Questions to Consider
1. Study verses 1-5. In what ways does this passage contrast truth with falsehood? List the individual words in these verses that convey the idea of falsehood or dishonesty. List the words that convey the idea of truthfulness. Who is the origin of all falsehood and deception? Compare “deceitful spirits” and “demons” (1) with John 8:44. Who is the origin of truth? Compare the statements about truth in 2b-5 with John 14:6, 17:17.
Recalling that 1 Timothy is a letter breathed out by the Holy Spirit to a pastor about the church, explain why it is important to God, to pastors, and to the church body that the church be a place of truth rather than a place of deception, false teaching, and lies.
3. Look closely at the way false doctrine and false teaching are described in verses 1-2. Is Paul wrongly using a “harsh tone” or being “unloving” toward false teachers as some Christians might accuse him of today? (Again, Who breathed out these Scriptures?)
4. Compare 4-5 with 2:9. Is there anything inherently sinful about braided hair, gold, pearls, or an expensive garment – these objects themselves, and/or owning/wearing them? Explain the primacy of the attitude of our hearts when it comes to these objects, marriage, and food (3). What does verse 5 mean when it says that these things are made holy “by the word of God and prayer”? How does this apply to your “relationship” with the things you own, wear, or participate in?

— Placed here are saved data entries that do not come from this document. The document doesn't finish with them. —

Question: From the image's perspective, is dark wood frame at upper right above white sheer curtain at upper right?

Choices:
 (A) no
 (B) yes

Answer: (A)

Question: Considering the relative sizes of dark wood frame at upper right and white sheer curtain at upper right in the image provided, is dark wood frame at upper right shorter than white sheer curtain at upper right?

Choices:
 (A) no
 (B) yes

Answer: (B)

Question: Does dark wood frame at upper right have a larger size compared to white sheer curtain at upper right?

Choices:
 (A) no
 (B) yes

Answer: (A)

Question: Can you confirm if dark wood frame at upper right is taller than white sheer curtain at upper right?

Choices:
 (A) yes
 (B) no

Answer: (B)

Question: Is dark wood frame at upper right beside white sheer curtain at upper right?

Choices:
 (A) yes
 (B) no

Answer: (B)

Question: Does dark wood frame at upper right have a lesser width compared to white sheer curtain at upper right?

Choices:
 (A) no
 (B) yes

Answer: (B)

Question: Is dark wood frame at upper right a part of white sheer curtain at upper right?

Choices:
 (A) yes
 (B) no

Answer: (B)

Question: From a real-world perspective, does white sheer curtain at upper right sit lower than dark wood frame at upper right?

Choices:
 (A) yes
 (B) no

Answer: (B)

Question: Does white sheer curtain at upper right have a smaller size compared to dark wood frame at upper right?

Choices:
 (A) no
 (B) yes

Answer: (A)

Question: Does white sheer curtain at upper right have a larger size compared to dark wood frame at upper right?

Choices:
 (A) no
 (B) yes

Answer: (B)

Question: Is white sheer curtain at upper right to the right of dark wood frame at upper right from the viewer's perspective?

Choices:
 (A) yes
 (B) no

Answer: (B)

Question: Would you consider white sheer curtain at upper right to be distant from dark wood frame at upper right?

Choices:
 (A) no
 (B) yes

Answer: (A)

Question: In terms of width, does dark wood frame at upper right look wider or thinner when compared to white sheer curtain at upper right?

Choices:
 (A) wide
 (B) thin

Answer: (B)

5. What is Paul instructing Timothy to do when he says, “If you put these things before the brothers,” (6)?
6. Examine 6-16. In chapter 3, the Holy Spirit gives a list of character qualifications for pastors – what they are to be. In 4:6-16 the Holy Spirit gives a list of instructions for pastors – what they are to __. Work your way through these verses and make a list of the things the Holy Spirit wants pastors to do. Circle or highlight any of these instructions and principles that do not apply to the laity (Christians who are not pastors). If pastors are supposed to “set the Believers an example” (12) what does that tell us about the need for us to follow the instructions in 6-16 that apply to both pastors and non-pastors? How does 2:11-15 apply to the way women are to follow these instructions? Is there any way in which the qualifications for pastors and deacons in chapter 3 should inform the way in which men follow these instructions? (For example: compare 3:2’s “able to teach” with 4:11’s “teach these things”. If a man is not “able to teach”, should he be in a teaching role in the church?)
7. What metaphor does Paul employ in 6-10 to describe training for godliness? How is spiritual training like physical training? How are they different?

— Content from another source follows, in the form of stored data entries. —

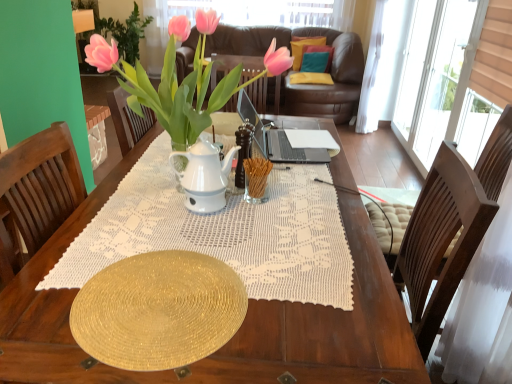 Question: In the image, is yellow fabric pillow at center, marked as the first pillow in a bottom-to-top arrangement, on the left side or the right side of teal fabric pillow at upper center, arranged as the 2th pillow when viewed from the top?

Choices:
 (A) left
 (B) right

Answer: (B)

Question: Based on their sizes in the image, would you say yellow fabric pillow at center, positioned as the third pillow in top-to-bottom order, is bigger or smaller than teal fabric pillow at upper center, the 2th pillow from the bottom?

Choices:
 (A) big
 (B) small

Answer: (B)

Question: Which is nearer to the velvet yellow pillow at upper center, which ranks as the 1th pillow in top-to-bottom order?

Choices:
 (A) yellow fabric pillow at center, marked as the first pillow in a bottom-to-top arrangement
 (B) gold textured plate at center
 (C) pink glossy houseplant at upper center
 (D) teal fabric pillow at upper center, arranged as the 2th pillow when viewed from the top

Answer: (D)

Question: Estimate the real-world distances between objects in this image. Which object is farther from the yellow fabric pillow at center, marked as the first pillow in a bottom-to-top arrangement?

Choices:
 (A) teal fabric pillow at upper center, the 2th pillow from the bottom
 (B) gold textured plate at center
 (C) pink glossy houseplant at upper center
 (D) velvet yellow pillow at upper center, acting as the 3th pillow starting from the bottom

Answer: (B) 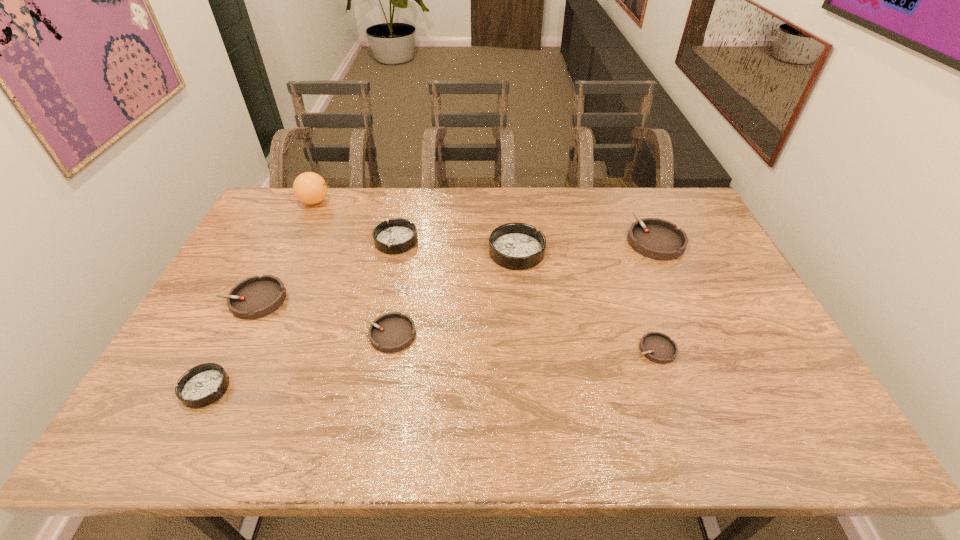 What are the coordinates of `vacant space at the far left corner of the desktop` in the screenshot? It's located at (300, 226).

Identify the location of free space between the leftmost gray ashtray and the farthest object. This screenshot has height=540, width=960. (284, 251).

Locate an element on the screen. The width and height of the screenshot is (960, 540). vacant point located between the third gray ashtray from right to left and the second biggest dark ashtray is located at coordinates (393, 288).

The height and width of the screenshot is (540, 960). Identify the location of free space between the tallest object and the farthest gray ashtray. (485, 221).

I want to click on free space between the nearest object and the third biggest gray ashtray, so click(x=298, y=361).

At what (x,y) coordinates should I click in order to perform the action: click on unoccupied position between the biggest gray ashtray and the tallest object. Please return your answer as a coordinate pair (x, y). This screenshot has width=960, height=540. Looking at the image, I should click on (485, 221).

Locate an element on the screen. free spot between the shortest object and the sixth object from left to right is located at coordinates (587, 301).

Identify the location of vacant region between the second biggest gray ashtray and the shortest ashtray. (455, 325).

Find the location of a particular element. vacant point located between the second smallest gray ashtray and the biggest gray ashtray is located at coordinates (522, 287).

The height and width of the screenshot is (540, 960). In order to click on free space between the second smallest gray ashtray and the smallest gray ashtray in this screenshot , I will do `click(523, 342)`. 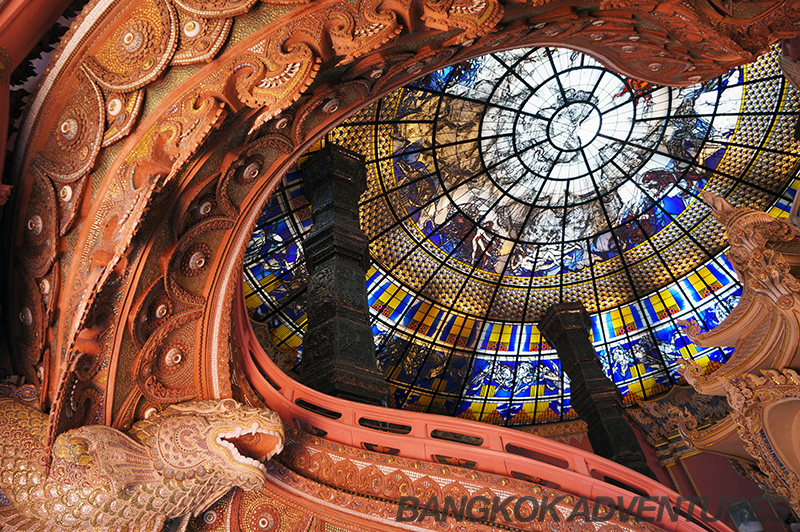 Find the location of a particular element. domed ceiling is located at coordinates (574, 128).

8. Look closely at verse 9. We see this same phraseology four times in 1-2 Timothy. What does this statement mean, and why do you think Paul says it so often?
9. Compare the way Paul again inserts the gospel smack dab into the middle of his instructions to Timothy (10) to the way he has already done this in chapters 1, 2, and 3. How does this motif help us to see that everything we do in the church and in our own lives should revolve around and point back to the gospel?
Can you think of any churches, denominations, religions, cults, or movements today that “forbid marriage and require abstinence from foods” (3) for its leaders and/or members? Do some research, find out what is forbidden for whom, and examine the major points of the organization’s doctrine (ex: the nature of God, how people can be made right with God, etc.). Does it match up with biblical doctrine?